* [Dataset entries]
==========

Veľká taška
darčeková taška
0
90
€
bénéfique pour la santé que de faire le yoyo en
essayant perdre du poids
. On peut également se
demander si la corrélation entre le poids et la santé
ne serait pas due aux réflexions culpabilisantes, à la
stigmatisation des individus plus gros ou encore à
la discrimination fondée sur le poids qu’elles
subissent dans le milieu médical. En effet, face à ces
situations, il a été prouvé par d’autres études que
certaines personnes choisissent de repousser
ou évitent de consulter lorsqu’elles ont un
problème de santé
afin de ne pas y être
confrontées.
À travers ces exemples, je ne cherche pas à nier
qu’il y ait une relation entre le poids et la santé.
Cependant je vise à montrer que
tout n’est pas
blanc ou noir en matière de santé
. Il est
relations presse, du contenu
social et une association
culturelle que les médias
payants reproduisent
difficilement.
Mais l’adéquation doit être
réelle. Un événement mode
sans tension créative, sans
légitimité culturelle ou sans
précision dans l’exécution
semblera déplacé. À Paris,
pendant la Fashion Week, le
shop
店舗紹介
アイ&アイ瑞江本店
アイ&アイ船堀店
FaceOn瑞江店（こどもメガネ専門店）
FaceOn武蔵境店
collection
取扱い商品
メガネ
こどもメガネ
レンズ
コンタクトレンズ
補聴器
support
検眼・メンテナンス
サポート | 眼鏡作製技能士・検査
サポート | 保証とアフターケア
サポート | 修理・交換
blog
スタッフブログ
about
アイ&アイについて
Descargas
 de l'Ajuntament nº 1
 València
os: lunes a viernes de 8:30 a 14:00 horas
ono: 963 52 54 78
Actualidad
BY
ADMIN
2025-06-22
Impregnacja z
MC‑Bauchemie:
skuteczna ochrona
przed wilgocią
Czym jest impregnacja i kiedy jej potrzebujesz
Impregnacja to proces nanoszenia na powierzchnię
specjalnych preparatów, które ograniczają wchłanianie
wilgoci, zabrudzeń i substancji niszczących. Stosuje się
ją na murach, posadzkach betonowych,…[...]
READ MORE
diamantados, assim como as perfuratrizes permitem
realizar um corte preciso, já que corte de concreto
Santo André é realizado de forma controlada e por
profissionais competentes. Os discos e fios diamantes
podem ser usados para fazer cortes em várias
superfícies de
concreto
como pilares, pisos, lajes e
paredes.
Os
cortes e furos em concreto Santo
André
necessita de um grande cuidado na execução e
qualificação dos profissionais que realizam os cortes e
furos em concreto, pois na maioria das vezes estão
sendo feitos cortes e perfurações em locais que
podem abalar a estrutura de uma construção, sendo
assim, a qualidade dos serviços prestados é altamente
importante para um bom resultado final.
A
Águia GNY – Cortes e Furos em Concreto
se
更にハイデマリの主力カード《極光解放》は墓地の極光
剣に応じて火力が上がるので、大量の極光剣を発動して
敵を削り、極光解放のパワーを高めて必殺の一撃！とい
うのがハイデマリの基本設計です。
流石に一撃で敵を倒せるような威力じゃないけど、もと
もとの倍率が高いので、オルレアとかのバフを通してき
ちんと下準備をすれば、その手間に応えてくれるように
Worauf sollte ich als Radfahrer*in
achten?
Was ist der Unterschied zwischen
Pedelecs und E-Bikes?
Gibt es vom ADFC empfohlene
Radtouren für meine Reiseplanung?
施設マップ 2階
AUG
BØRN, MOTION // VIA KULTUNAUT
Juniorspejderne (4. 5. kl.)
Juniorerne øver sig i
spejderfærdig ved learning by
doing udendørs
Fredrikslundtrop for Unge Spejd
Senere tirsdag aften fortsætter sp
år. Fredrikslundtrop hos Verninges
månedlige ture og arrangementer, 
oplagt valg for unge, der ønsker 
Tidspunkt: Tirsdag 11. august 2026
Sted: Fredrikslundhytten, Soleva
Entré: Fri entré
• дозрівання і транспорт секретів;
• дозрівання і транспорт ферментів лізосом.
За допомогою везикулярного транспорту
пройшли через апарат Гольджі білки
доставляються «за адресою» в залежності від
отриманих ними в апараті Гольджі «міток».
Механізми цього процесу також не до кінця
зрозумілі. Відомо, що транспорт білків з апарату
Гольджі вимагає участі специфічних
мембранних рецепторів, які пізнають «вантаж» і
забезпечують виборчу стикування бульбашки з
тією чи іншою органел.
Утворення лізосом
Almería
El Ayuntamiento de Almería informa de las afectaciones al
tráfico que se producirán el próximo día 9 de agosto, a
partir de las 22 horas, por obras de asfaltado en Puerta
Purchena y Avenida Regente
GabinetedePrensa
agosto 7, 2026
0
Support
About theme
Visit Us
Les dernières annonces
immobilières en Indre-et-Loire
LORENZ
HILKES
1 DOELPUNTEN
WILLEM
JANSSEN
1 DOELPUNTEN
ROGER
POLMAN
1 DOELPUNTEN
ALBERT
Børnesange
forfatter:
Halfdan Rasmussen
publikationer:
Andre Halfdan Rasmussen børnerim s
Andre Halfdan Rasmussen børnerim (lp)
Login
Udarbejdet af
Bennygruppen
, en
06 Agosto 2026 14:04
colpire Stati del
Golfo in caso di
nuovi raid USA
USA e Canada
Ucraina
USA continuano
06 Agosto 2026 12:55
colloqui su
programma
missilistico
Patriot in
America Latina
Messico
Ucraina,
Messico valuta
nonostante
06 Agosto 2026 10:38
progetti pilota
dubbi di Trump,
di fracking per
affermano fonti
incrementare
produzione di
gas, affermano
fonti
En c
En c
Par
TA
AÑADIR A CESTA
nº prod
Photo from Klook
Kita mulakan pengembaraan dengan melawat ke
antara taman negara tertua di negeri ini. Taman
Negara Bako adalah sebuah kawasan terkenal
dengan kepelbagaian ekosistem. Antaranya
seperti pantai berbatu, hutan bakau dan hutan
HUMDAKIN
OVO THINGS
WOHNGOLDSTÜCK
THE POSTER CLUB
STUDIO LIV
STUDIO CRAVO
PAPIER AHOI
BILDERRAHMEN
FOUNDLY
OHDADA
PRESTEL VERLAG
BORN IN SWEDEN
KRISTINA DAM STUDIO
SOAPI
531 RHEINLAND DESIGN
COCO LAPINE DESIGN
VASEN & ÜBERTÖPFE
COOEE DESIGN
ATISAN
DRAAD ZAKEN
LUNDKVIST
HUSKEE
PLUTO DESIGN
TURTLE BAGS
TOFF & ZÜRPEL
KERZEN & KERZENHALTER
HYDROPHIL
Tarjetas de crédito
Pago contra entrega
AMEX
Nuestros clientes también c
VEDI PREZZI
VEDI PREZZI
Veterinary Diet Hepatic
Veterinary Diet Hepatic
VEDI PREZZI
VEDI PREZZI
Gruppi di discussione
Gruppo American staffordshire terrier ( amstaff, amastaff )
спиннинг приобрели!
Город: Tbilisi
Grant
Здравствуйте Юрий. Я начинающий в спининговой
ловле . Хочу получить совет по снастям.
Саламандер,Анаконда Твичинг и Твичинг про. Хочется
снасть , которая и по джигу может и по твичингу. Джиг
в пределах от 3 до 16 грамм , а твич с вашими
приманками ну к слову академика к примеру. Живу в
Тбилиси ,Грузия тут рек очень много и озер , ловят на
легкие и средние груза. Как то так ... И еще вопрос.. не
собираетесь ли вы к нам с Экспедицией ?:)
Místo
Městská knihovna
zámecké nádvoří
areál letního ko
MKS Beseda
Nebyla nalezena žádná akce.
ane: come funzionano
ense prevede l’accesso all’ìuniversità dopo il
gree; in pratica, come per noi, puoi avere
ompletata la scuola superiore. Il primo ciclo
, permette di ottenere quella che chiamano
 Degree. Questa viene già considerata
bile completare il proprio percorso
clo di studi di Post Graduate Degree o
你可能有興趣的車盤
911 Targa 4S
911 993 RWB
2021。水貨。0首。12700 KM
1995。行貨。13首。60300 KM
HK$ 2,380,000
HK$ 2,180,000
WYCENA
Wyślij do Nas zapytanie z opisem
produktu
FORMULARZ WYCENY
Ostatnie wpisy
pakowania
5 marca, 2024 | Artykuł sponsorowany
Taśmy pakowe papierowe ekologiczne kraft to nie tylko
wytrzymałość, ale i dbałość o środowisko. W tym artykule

==========

Copy all the lines from the data above that hold the word "Santo".

* [RESPONSE]
Santo André é realizado de forma controlada e por
cortes e furos em concreto Santo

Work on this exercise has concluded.